LOS ANGELES – Smoking raises the risk of diabetes, but new research indicates that – at least in the short term – kicking the habit increases the risk even more.
The problem is not really quitting smoking. It’s the pounds most people pack on when they give up cigarettes, Pennsylvania researchers report today in the Annals of Internal Medicine.
Smokers who plan to quit should be very careful not to start eating more and thus gain weight, said epidemiologist Hsin-Chien “Jessica” Yeh of the University of Pennsylvania, the lead author of the study. But the most important message, she said, is “don’t begin to smoke in the first place.”

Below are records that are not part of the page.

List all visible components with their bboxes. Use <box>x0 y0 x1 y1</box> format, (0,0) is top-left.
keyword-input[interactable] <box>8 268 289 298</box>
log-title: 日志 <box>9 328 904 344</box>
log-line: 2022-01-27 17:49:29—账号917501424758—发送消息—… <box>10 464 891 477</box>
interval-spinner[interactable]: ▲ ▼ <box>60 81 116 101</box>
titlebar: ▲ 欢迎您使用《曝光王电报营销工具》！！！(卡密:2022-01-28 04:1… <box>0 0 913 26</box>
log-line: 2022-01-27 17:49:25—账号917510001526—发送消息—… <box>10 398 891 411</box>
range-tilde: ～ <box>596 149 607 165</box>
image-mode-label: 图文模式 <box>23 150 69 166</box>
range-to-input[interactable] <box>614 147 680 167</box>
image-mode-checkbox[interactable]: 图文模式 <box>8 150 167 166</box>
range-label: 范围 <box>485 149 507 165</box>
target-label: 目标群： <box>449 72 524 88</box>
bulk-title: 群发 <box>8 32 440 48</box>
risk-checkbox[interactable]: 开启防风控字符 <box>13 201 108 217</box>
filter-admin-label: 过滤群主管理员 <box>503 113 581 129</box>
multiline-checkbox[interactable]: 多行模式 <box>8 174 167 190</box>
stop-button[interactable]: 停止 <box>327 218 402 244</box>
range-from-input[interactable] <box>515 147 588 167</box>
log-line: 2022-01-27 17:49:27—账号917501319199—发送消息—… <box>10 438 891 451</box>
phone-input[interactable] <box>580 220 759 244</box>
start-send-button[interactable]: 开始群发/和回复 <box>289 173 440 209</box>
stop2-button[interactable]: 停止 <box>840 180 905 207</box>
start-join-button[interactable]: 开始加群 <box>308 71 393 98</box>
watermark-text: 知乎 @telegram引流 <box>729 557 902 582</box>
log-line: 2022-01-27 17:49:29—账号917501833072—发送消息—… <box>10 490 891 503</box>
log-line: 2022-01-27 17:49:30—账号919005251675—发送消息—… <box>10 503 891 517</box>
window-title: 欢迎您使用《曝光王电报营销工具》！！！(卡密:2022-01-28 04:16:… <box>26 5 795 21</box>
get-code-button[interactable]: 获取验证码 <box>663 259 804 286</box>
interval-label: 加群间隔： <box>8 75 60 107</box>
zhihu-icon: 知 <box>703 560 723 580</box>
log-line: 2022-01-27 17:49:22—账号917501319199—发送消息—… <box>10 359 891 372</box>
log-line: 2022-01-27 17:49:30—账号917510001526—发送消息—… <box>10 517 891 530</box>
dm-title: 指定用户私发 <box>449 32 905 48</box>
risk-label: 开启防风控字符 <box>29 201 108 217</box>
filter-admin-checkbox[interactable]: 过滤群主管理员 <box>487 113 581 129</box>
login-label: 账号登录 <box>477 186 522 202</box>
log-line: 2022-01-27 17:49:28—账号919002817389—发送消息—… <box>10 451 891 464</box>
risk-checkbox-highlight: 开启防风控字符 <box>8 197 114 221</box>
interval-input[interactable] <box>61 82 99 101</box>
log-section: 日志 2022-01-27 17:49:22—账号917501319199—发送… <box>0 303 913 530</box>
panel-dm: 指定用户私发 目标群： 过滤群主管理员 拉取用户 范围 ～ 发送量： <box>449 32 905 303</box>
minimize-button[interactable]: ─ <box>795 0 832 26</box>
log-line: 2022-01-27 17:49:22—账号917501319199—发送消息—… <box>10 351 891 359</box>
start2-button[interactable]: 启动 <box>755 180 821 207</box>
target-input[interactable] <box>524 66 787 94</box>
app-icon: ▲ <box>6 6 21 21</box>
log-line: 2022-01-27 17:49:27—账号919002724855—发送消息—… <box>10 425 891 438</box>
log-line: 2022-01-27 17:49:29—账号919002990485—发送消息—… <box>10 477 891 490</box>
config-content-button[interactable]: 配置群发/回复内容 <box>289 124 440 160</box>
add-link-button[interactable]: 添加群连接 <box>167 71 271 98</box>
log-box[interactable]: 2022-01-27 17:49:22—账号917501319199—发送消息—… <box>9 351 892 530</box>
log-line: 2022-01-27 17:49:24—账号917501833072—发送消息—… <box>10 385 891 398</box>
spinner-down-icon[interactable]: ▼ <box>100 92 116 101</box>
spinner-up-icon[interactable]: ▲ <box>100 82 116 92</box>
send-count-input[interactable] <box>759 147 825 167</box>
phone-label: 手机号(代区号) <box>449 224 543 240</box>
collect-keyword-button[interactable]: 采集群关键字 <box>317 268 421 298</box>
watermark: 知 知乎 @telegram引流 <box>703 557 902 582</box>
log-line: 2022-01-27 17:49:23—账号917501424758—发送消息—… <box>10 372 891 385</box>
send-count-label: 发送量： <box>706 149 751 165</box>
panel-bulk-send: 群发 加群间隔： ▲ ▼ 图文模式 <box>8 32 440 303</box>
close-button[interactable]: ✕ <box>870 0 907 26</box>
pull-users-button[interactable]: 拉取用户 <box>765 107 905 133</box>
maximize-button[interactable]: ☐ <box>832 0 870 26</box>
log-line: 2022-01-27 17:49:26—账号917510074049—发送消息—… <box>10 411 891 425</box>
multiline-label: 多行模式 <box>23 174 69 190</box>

Yeh and her colleagues studied 10,892 middle-age adults who were enrolled in a study to determine their risk of atherosclerosis, or hardening of the arteries. None had diabetes when they enrolled between 1987 and 1989. Most were followed for an average of about nine years, and 1,254 developed Type 2 diabetes, which is usually associated with obesity and is characterized by the body’s reduced ability to use insulin.
The study found that smokers had about a 40 percent higher risk of contracting diabetes than those who never smoked. “That is consistent with previous research from many studies saying smoking is bad,” Yeh said.
However, the risk increased when smokers quit, peaking at about a 70 percent increased risk in the first three years after quitting, then declining to normal risk after 10 years.
On average, those who quit smoking gained about 8.4 pounds during the three-year period and their waist size grew by 1 1/4 inches. The more weight they gained, and the longer they had been smoking, the higher their risk of developing diabetes.